◆ **Activity**: In the entries that follow, say how many lines contain the string "việc". Give no other words.

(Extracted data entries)

● ● ● ● ●

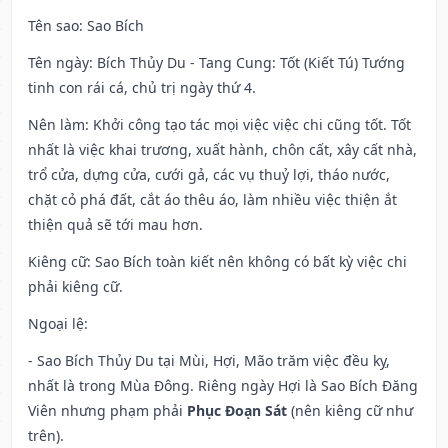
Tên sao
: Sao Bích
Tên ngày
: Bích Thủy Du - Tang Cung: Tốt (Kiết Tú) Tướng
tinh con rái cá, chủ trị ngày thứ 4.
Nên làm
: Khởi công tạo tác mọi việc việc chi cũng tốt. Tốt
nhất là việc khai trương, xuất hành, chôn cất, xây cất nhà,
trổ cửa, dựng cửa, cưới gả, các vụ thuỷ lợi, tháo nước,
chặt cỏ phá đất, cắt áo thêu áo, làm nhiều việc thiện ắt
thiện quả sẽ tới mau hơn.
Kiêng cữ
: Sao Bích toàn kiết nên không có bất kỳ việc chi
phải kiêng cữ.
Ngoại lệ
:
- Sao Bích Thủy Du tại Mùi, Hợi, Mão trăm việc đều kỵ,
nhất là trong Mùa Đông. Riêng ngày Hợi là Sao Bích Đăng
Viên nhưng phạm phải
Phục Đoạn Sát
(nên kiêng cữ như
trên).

● ● ● ● ●

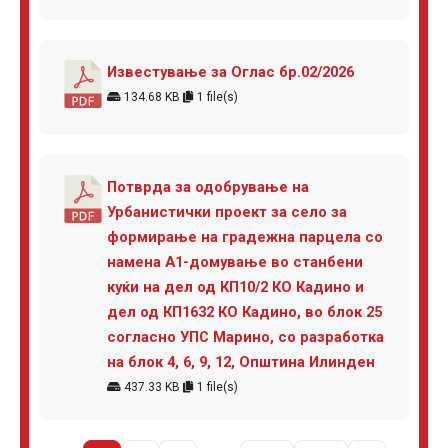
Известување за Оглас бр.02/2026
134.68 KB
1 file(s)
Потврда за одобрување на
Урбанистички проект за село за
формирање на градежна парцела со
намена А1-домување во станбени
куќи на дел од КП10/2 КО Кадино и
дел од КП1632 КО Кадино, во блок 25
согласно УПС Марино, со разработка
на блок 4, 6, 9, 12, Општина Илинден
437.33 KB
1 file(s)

● ● ● ● ●

◆ **Exercise solution**: 5